前庭神経鞘腫(聴神経腫瘍)は,第8脳神経のシュワン細胞由来の腫瘍である。症状としては片側難聴などがある。診断は聴覚検査に基づき,MRIによって確定する。必要な場合の治療は,外科的切除,定位放射線治療,またはその両方による。
前庭神経鞘腫はほとんどの場合,第8脳神経の前庭神経から起こり,全頭蓋内腫瘍の約7%に相当する。腫瘍が拡大するにつれて,腫瘍は内耳道から小脳橋角部に向かって突出し,第7脳神経および第8脳神経を圧迫する。腫瘍が拡大し続けると,小脳,脳幹,および近接する脳神経(第5脳神経および第9~12脳神経)も圧迫される場合がある。
両側性前庭神経鞘腫は,神経線維腫症II型の一般的な特徴である。
前庭神経鞘腫の症状と徴候
緩徐に進行する片側性の感音難聴が,前庭神経鞘腫の特徴的な症状である。しかしながら,難聴は突然発症することがあり,障害の程度が変動することもある。その他の初期症状としては,片側の耳鳴,浮動性めまいと平衡障害,頭痛,耳の圧迫感または耳閉感,耳痛,三叉神経痛,顔面神経が侵されることによる顔面のしびれまたは筋力低下などがある。
前庭神経鞘腫の診断
聴力検査
ガドリニウム造影MRI
大抵の場合,聴力検査が前庭神経鞘腫を診断するために行われる最初の検査である。通常,この検査で検出されるのは,左右非対称の感音難聴,および難聴の程度から予想されるよりも強い語音弁別能の障害である。このような所見は,画像検査,望ましくはガドリニウム造影MRIの必要性を示唆する。しかし,他の理由で実施した脳画像検査で腫瘍が偶然発見されることもある。
その他の所見としては,ティンパノメトリーでのアブミ骨筋反射の減衰などがある。聴性脳幹反応検査により,波形の消失および/または第V波の潜時の延長が示される場合がある。

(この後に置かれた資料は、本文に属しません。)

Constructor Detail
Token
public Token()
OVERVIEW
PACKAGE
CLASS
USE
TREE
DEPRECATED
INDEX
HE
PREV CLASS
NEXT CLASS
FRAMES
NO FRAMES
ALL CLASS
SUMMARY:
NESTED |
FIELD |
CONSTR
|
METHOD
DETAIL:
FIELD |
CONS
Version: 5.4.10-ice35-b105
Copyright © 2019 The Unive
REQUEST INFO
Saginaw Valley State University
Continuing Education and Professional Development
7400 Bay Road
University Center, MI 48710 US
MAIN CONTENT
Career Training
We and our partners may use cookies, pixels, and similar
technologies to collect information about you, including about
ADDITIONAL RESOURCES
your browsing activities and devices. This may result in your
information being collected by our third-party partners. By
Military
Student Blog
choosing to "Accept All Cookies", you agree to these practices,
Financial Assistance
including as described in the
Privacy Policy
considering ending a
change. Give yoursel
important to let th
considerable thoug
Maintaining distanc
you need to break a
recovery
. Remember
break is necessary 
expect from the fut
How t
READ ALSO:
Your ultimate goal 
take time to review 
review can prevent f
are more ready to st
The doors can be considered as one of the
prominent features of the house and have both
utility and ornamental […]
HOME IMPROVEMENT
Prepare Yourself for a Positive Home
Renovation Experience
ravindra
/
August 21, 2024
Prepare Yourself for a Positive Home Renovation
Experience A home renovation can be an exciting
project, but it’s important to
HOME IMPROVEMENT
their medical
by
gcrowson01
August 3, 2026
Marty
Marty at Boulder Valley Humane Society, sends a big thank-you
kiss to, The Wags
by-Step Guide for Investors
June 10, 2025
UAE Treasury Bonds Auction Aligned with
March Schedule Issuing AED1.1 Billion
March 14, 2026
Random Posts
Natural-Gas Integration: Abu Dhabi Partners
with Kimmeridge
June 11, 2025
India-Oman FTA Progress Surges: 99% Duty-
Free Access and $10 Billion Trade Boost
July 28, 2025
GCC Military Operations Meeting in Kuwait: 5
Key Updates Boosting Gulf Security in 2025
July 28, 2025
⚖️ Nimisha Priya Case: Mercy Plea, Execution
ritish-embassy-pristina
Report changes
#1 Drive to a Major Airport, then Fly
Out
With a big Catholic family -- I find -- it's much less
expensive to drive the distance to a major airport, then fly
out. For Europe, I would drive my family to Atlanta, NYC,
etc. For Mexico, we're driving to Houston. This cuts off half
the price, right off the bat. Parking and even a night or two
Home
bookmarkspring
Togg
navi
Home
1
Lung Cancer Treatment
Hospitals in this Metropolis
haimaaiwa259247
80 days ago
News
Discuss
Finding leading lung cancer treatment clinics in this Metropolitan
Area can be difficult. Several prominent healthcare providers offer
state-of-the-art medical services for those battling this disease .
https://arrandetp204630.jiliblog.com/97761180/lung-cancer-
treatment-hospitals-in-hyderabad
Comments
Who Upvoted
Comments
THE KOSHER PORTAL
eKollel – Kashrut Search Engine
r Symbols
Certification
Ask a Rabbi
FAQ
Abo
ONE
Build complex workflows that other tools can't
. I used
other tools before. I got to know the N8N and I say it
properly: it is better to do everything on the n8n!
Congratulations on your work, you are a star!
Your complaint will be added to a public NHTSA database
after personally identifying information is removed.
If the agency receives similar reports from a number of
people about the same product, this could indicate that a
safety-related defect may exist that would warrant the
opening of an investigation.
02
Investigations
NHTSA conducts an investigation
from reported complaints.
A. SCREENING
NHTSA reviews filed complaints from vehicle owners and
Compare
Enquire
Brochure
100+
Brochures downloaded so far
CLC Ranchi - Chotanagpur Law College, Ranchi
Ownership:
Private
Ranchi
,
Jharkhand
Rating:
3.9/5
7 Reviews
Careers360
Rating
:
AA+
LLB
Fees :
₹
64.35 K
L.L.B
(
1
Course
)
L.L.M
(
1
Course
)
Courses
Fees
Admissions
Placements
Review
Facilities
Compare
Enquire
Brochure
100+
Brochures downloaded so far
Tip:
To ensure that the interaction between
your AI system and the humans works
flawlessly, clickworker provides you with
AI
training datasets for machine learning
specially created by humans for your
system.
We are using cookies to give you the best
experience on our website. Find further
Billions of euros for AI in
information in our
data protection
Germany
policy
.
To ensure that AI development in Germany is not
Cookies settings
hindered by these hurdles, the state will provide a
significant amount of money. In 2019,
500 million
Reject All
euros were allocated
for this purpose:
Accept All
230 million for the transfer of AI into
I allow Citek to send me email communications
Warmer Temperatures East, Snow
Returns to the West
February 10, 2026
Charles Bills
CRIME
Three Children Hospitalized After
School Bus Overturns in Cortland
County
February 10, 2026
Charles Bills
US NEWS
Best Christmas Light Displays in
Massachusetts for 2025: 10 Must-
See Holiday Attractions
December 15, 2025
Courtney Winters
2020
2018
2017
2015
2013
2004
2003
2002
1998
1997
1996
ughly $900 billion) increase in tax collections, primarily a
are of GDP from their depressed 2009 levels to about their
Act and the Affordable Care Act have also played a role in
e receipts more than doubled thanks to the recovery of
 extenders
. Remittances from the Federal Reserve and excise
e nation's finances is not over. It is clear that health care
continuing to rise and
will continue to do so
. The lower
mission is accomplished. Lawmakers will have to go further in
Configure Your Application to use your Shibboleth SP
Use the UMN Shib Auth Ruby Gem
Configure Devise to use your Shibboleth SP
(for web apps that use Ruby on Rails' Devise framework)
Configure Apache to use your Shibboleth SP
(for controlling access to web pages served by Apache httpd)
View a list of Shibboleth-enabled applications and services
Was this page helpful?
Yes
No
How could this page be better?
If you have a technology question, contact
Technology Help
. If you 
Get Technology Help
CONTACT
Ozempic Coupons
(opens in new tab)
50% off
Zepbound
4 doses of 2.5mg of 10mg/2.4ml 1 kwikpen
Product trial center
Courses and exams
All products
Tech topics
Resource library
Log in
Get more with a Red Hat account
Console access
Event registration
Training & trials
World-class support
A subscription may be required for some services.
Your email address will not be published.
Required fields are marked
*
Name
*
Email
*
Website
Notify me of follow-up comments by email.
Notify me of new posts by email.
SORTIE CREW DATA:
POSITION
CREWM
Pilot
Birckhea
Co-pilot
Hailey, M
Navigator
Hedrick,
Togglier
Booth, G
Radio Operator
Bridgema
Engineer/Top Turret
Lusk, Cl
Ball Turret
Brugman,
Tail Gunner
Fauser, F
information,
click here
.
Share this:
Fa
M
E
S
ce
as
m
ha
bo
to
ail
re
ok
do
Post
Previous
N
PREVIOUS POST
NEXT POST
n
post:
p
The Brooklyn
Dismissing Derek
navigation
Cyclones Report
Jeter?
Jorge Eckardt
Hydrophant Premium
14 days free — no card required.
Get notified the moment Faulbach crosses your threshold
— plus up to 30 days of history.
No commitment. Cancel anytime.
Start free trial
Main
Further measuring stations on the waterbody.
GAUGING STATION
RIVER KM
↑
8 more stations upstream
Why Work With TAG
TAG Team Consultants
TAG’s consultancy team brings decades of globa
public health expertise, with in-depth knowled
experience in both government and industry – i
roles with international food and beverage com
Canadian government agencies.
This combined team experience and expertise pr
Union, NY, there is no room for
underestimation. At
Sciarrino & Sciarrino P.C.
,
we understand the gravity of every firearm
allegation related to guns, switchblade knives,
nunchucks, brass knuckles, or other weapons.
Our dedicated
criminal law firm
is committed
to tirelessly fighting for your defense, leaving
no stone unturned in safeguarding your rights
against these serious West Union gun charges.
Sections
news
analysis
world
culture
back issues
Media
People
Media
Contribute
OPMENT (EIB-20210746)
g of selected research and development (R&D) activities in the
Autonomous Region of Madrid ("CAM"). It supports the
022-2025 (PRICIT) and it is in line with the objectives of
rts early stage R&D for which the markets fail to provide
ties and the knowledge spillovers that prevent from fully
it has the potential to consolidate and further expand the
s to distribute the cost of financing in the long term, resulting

通常,非対称性感音難聴患者のルーチンの評価では必要とされないが,温度刺激検査を行うと,患側の前庭の著しい活動性低下(半規管麻痺)が明らかになる。
前庭神経鞘腫の治療
経過観察
ときに,選択された症例で外科的切除または定位放射線治療
無症候性(すなわち,偶然発見される)で,増大しない小型の前庭神経鞘腫は治療を必要としない;こうした腫瘍は,経時的なMRIにより経過観察し,増大し始めたり,症状が生じたりした場合に治療すればよい。定位放射線治療(例,ガンマナイフまたはサイバーナイフによる放射線療法)と従来のマイクロサージャリーのどちらを使用するかは,残聴,腫瘍のサイズ,ならびに患者の年齢および健康状態など,多数の要因によって決まる。定位放射線治療は,高齢患者,小型の腫瘍を有する患者,または医学的な理由により手術を受けられない患者に使用される傾向がある。マイクロサージャリーでは,聴力保存アプローチ(中頭蓋窩法または後迷路法)または残聴がほとんどなければ経迷路法が必要になる場合がある。
要点
前庭神経鞘腫は通常は片側性であるが,神経線維腫症II型では両側性となることがある。
片側難聴にときに耳鳴および浮動性めまいを伴うのが典型的である。
大型および/または症候性の腫瘍は,定位放射線手術または従来のマイクロサージャリーにより治療する。
無症候性で,増大しない小型の腫瘍は,経時的なMRI撮影によって経過観察してよい。